Am Nachmittag geht es für einige Studenten
erst mal auf ein italienisches Feld, das wenige Kilometer
vom historischen Universitätsgelände entfernt
liegt. Ein kleines Grüppchen macht sich für das
Unterrichtsfach Foraging auf die Suche nach Nahrung
für das Abendessen. Professor Andrea Pieroni
streift mit ihnen durch das Gelände. Jedes Kräutlein
scheint der Ethnobotaniker schon von Weitem zu erkennen.
„Sprossen vom Hopfen, wilder Amaranth,
Gänsefuß, Leimkraut“, ruft der Mann im gelben Hemd,
und seine Schützlinge stopfen das Zeug in große
Bastkörbe. Der Lehrer wiederholt die Aufgabe: „Es
gilt, essbare Pflanzen zu sammeln, zu identifizieren
und sie später auf Basis der Volkstradition des Piemont
möglichst kreativ zu verarbeiten.“ In der nahe
gelegenen Versuchsküche der Società Gastronomiche
stehen dazu Grundnahrungsmittel wie Mehl,
Milch, Butter und Reis bereit. Eigentlich ist die Küche
zu klein für die zehn Personen, doch irgendwie
scheint jeder einen Platz zu finden. Es wird geschnippelt,
gebraten, gedünstet, gescherzt, gelacht
und immer wieder mit einem Glas Rotwein angestoßen.
Die Mägen knurren, als das Kräuterbuffet gegen
22 Uhr endlich eröffnet wird.
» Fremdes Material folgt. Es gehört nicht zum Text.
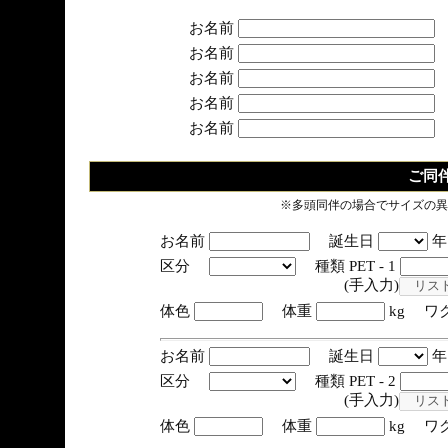
お名前
お名前
お名前
お名前
お名前
ご同
※多頭同伴の場合でサイズの異
お名前
誕生日
区分
種類 PET - 1
(手入力)
体色
体重
kg ワ
お名前
誕生日
区分
種類 PET - 2
(手入力)
体色
体重
kg ワ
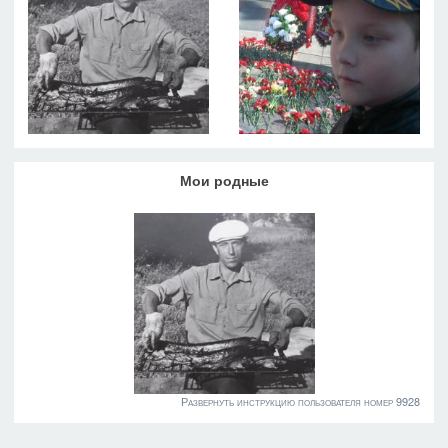
Мои родные
Развернуть инструкцию пользователя номер 9928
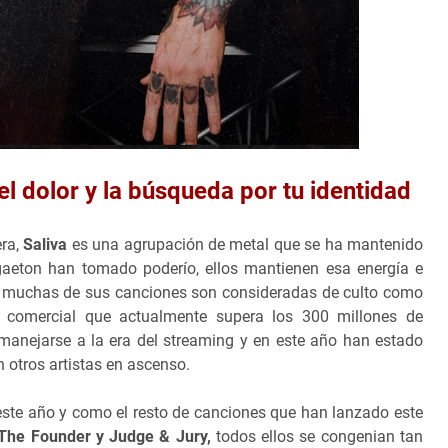
l dolor y la búsqueda por tu identidad
era,
Saliva
es una agrupación de metal que se ha mantenido
ggaeton han tomado poderío, ellos mantienen esa energía e
ue muchas de sus canciones son consideradas de culto como
o comercial que actualmente supera los 300 millones de
 manejarse a la era del streaming y en este año han estado
otros artistas en ascenso.
ste año y como el resto de canciones que han lanzado este
The Founder y Judge & Jury,
todos ellos se congenian tan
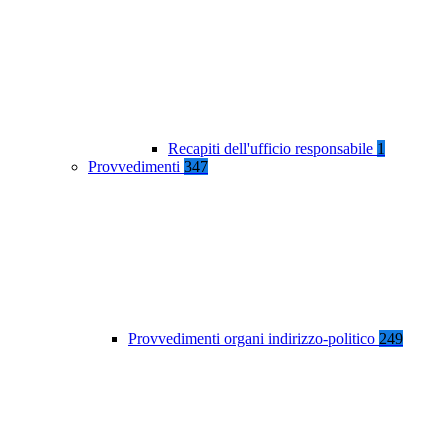
Recapiti dell'ufficio responsabile
1
Provvedimenti
347
Provvedimenti organi indirizzo-politico
249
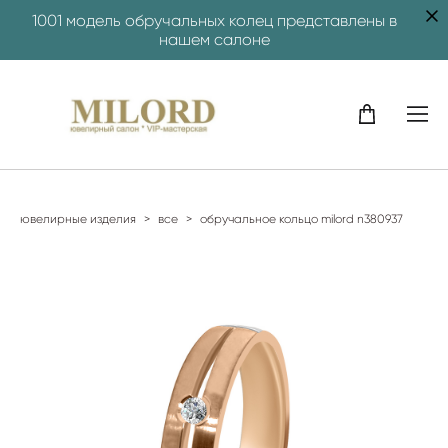
1001 модель обручальных колец представлены в
нашем салоне
ювелирные изделия
>
все
>
обручальное кольцо milord n380937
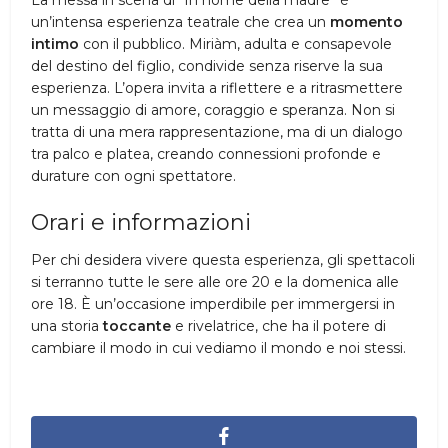
La messa in scena di “In nome della madre” è
un’intensa esperienza teatrale che crea un
momento
intimo
con il pubblico. Miriàm, adulta e consapevole
del destino del figlio, condivide senza riserve la sua
esperienza. L’opera invita a riflettere e a ritrasmettere
un messaggio di amore, coraggio e speranza. Non si
tratta di una mera rappresentazione, ma di un dialogo
tra palco e platea, creando connessioni profonde e
durature con ogni spettatore.
Orari e informazioni
Per chi desidera vivere questa esperienza, gli spettacoli
si terranno tutte le sere alle ore 20 e la domenica alle
ore 18. È un’occasione imperdibile per immergersi in
una storia
toccante
e rivelatrice, che ha il potere di
cambiare il modo in cui vediamo il mondo e noi stessi.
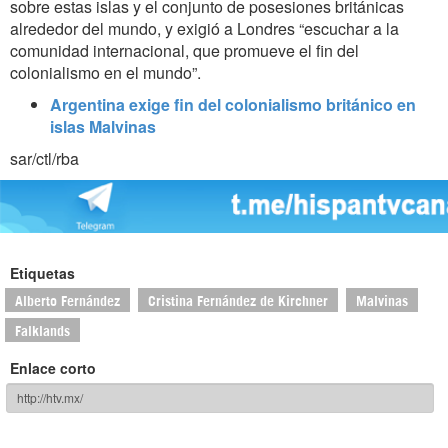
sobre estas islas y el conjunto de posesiones británicas
alrededor del mundo, y exigió a Londres “escuchar a la
comunidad internacional, que promueve el fin del
colonialismo en el mundo”.
Argentina exige fin del colonialismo británico en
islas Malvinas
sar/ctl/rba
Etiquetas
Alberto Fernández
Cristina Fernández de Kirchner
Malvinas
Falklands
Enlace corto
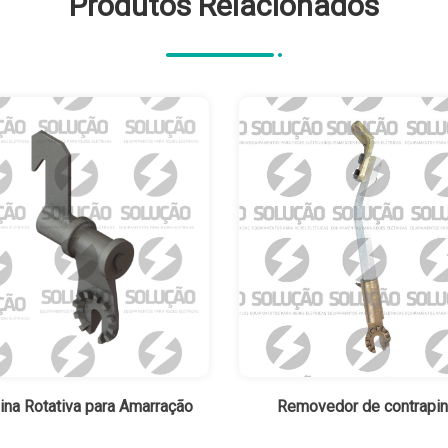
Produtos Relacionados
na Rotativa para Amarração
Removedor de contrapi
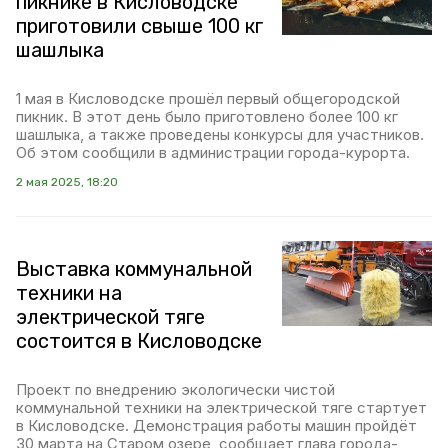
пикнике в Кисловодске
приготовили свыше 100 кг
шашлыка
1 мая в Кисловодске прошёл первый общегородской
пикник. В этот день было приготовлено более 100 кг
шашлыка, а также проведены конкурсы для участников.
Об этом сообщили в администрации города-курорта.
2 мая 2025, 18:20
Выставка коммунальной
техники на
электрической тяге
состоится в Кисловодске
Проект по внедрению экологически чистой
коммунальной техники на электрической тяге стартует
в Кисловодске. Демонстрация работы машин пройдёт
30 марта на Старом озере, сообщает глава города-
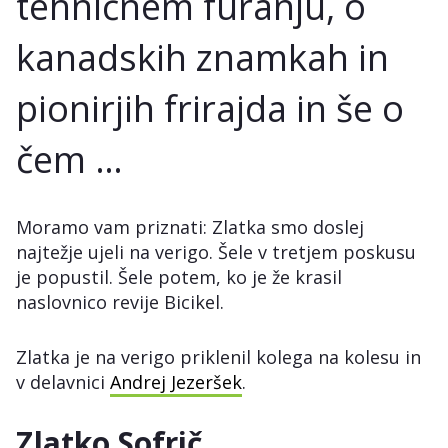
tehničnem furanju, o
kanadskih znamkah in
pionirjih frirajda in še o
čem …
Moramo vam priznati: Zlatka smo doslej
najtežje ujeli na verigo. Šele v tretjem poskusu
je popustil. Šele potem, ko je že krasil
naslovnico revije Bicikel.
Zlatka je na verigo priklenil kolega na kolesu in
v delavnici
Andrej Jezeršek
.
Zlatko Sofrič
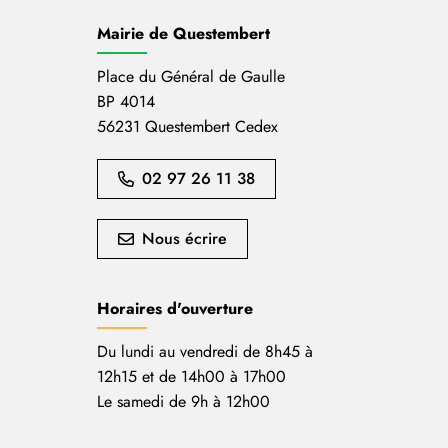
Mairie de Questembert
Place du Général de Gaulle
BP 4014
56231 Questembert Cedex
02 97 26 11 38
Nous écrire
Horaires d'ouverture
Du lundi au vendredi de 8h45 à
12h15 et de 14h00 à 17h00
Le samedi de 9h à 12h00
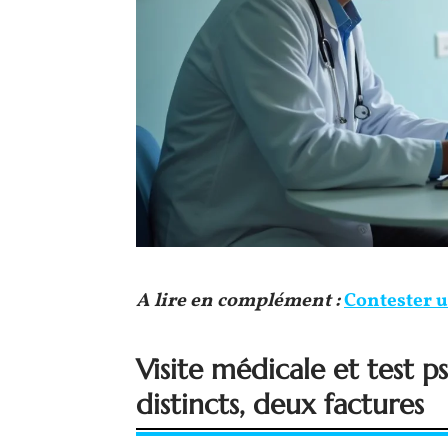
A lire en complément :
Contester 
Visite médicale et test
distincts, deux factures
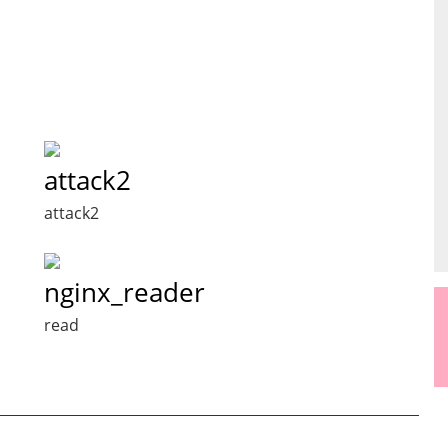
attack2
attack2
nginx_reader
read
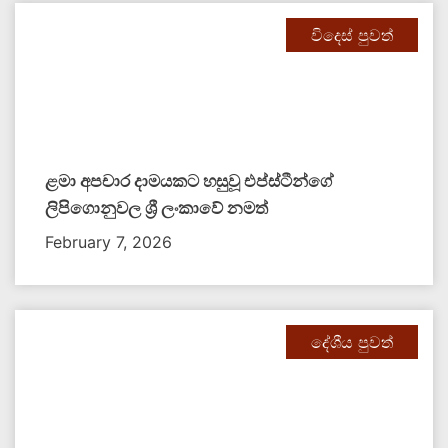
විදෙස් පුවත්
ළමා අපචාර දාමයකට හසුවූ එප්ස්ටීන්ගේ
ලිපිගොනුවල ශ්‍රී ලංකාවේ නමත්
February 7, 2026
දේශීය පුවත්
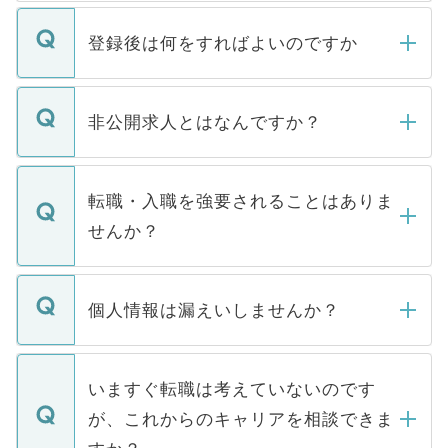
登録後は何をすればよいのですか
ご登録いただきましたら、弊社担当者がご
登録内容を確認し、その後メールもしくは
非公開求人とはなんですか？
お電話にて次のステップのご案内をいたし
ます。通常、5営業日以内にはご連絡をせて
マイナビDOCTORで取り扱っている求人の
いただきますので、しばらくお待ちくださ
うち約3割は、Webサイトからご覧いただ
転職・入職を強要されることはありま
い。
けない「非公開求人」です。非公開求人は
せんか？
下記の理由によって、一般には公開してい
ません。
転職・入職を強要することは一切ありませ
ん。また、仮に応募先から内定をいただい
個人情報は漏えいしませんか？
■応募殺到を避けるため 人気のある医療機
たとしても、ご本人が納得しない限り、内
関を公にしてしまうと、応募が殺到する場
定を承諾する必要はありません。内定先へ
個人情報が漏えいすることはありませんの
合があります。 選考を効率よく行うため
の辞退の連絡はキャリアパートナーが行い
で、ご安心ください。当サイトからの登録
いますぐ転職は考えていないのです
に、医療機関が求める条件に合った人材の
ますので、ご安心ください。
などで収集したご登録者様の個人情報は、
が、これからのキャリアを相談できま
みを人材紹介会社に依頼するケースが増え
ご本人のキャリアアップおよび転職活動の
ています。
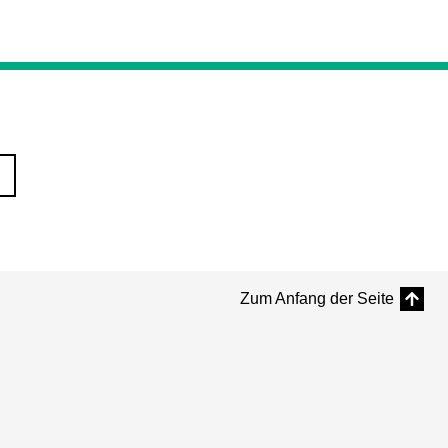
Zum Anfang der Seite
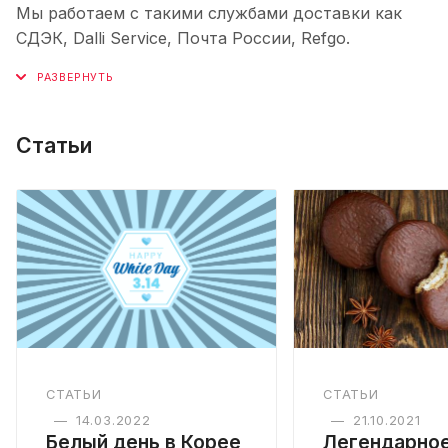
Мы работаем с такими службами доставки как
СДЭК, Dalli Service, Почта России, Refgo.
Статьи
СТАТЬИ
СТАТЬИ
—
14.03.2022
—
21.10.2021
Белый день в Корее
Легендарно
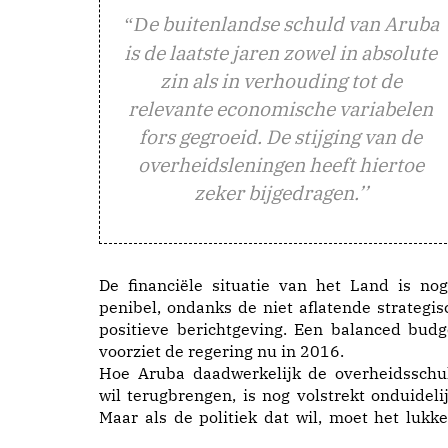
e buitenlandse schuld van Aruba
“D
is de laatste jaren zowel in absolute
zin als in verhouding tot de
relevante economische variabelen
fors gegroeid. De stijging van de
overheidsleningen heeft hiertoe
zeker bijgedragen.’’
De financiële situatie van het Land is nog
penibel, ondanks de niet aflatende strategis
positieve berichtgeving. Een balanced budg
voorziet de regering nu in 2016.
Hoe Aruba daadwerkelijk de overheidsschu
wil terugbrengen, is nog volstrekt onduidelij
Maar als de politiek dat wil, moet het lukke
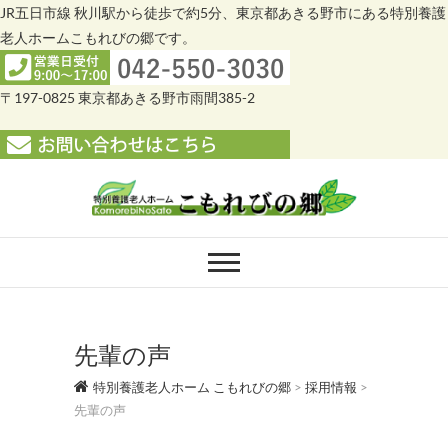
JR五日市線 秋川駅から徒歩で約5分、東京都あきる野市にある特別養護
老人ホームこもれびの郷です。
〒197-0825 東京都あきる野市雨間385-2
Skip
to
content
特別養護老人ホー
特別養護老人ホーム こもれびの郷
ム こもれびの郷
先輩の声
特別養護老人ホーム こもれびの郷
>
採用情報
>
先輩の声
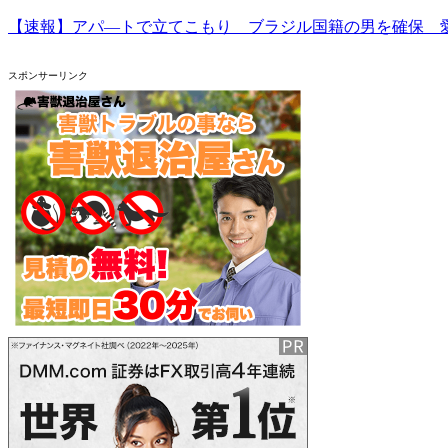
【速報】アパ―トで立てこもり ブラジル国籍の男を確保 
スポンサーリンク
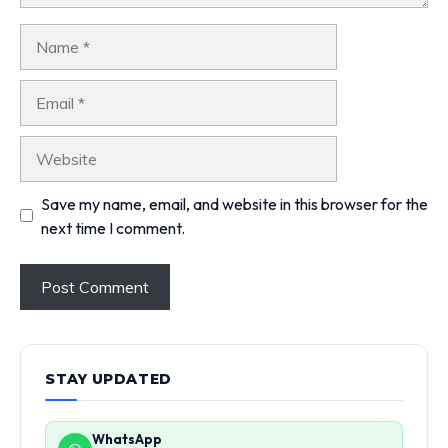
Name
Email
Website
Save my name, email, and website in this browser for the
next time I comment.
STAY UPDATED
WhatsApp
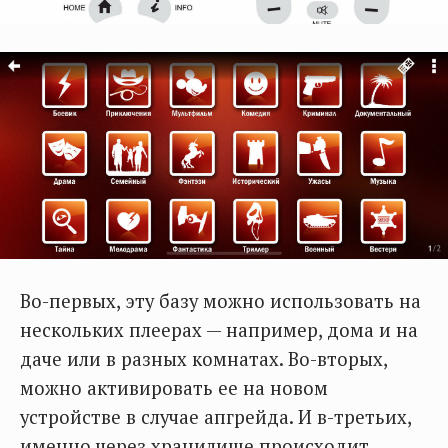
Во-первых, эту базу можно использовать на
нескольких плеерах — например, дома и на
даче или в разных комнатах. Во-вторых,
можно активировать ее на новом
устройстве в случае апгрейда. И в-третьих,
именно через хранилище происходит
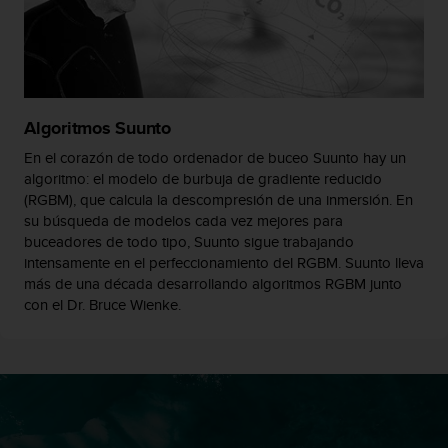
d
e
a
c
c
e
s
Algoritmos Suunto
i
En el corazón de todo ordenador de buceo Suunto hay un
b
algoritmo: el modelo de burbuja de gradiente reducido
i
(RGBM), que calcula la descompresión de una inmersión. En
l
su búsqueda de modelos cada vez mejores para
i
buceadores de todo tipo, Suunto sigue trabajando
d
intensamente en el perfeccionamiento del RGBM. Suunto lleva
a
más de una década desarrollando algoritmos RGBM junto
d
con el Dr. Bruce Wienke.
.
P
o
n
t
e
e
n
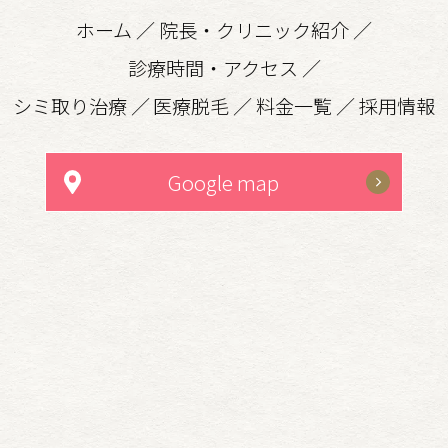
ホーム
／
院長・クリニック紹介
／
診療時間・アクセス
／
シミ取り治療
／
医療脱毛
／
料金一覧
／
採用情報
Google map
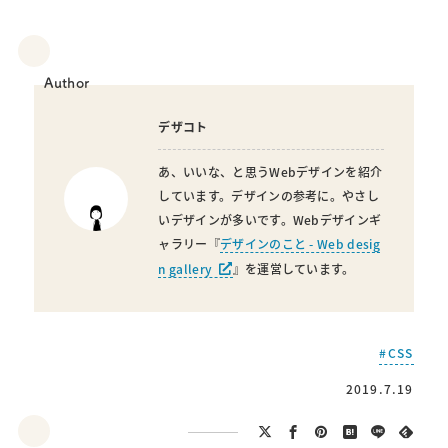
Author
デザコト
あ、いいな、と思うWebデザインを紹介
しています。デザインの参考に。やさし
いデザインが多いです。Webデザインギ
ャラリー『
デザインのこと - Web desig
n gallery
』を運営しています。
CSS
2019.7.19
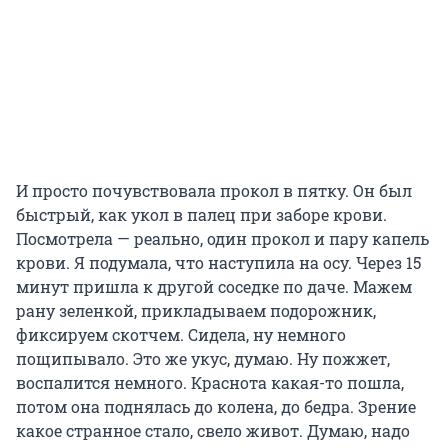
И просто почувствовала прокол в пятку. Он был
быстрый, как укол в палец при заборе крови.
Посмотрела — реально, один прокол и пару капель
крови. Я подумала, что наступила на осу. Через 15
минут пришла к другой соседке по даче. Мажем
рану зеленкой, прикладываем подорожник,
фиксируем скотчем. Сидела, ну немного
пощипывало. Это же укус, думаю. Ну пожжет,
воспалится немного. Краснота какая-то пошла,
потом она поднялась до колена, до бедра. Зрение
какое странное стало, свело живот. Думаю, надо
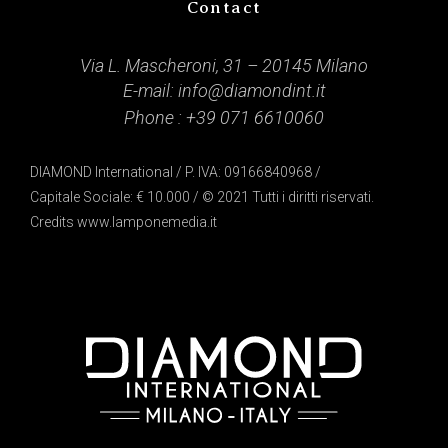
Contact
Via L. Mascheroni, 31 – 20145 Milano
E-mail:
info@diamondint.it
Phone :
+39 071 6610060
DIAMOND International / P. IVA: 09166840968 /
Capitale Sociale: € 10.000 / © 2021 Tutti i diritti riservati.
Credits
www.lamponemedia.it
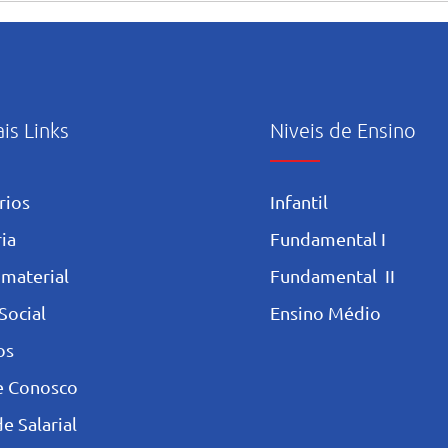
ais Links
Niveis de Ensino
rios
Infantil
ia
Fundamental I
 materia
l
Fundamental II
Social
Ensino Médio
os
e Conosco
e Salarial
Es kommt, wie es
kommen soll und muss: Erst weit nach Mitternacht
tritt der letzte Student den Heimweg an.
Die Vegetarierin Kelsey Farrell schläft zu dieser
Zeit schon. Womöglich träumt sie davon, einen Redakteursjob
im Food-Ressort der New York Times zu
ergattern, wie das einer Uni-Absolventin aus Neuseeland
gelang. Bis dahin lässt sie mit dem Food-Blog
bonpainpastryanne.blogspot.de die Welt an ihrer Ausbildung
teilhaben, an schönen Gerichten und spannenden
Reisen, am „Flow der Bra-Booble“, wie die
junge Amerikanerin es nennt. Damit trifft sie den
Gründungsgedanken der Universität für gastronomische
Wissenschaften, der sich seinen Weg um den
Globus bahnt. Mit der Beharrlichkeit einer Schnecke.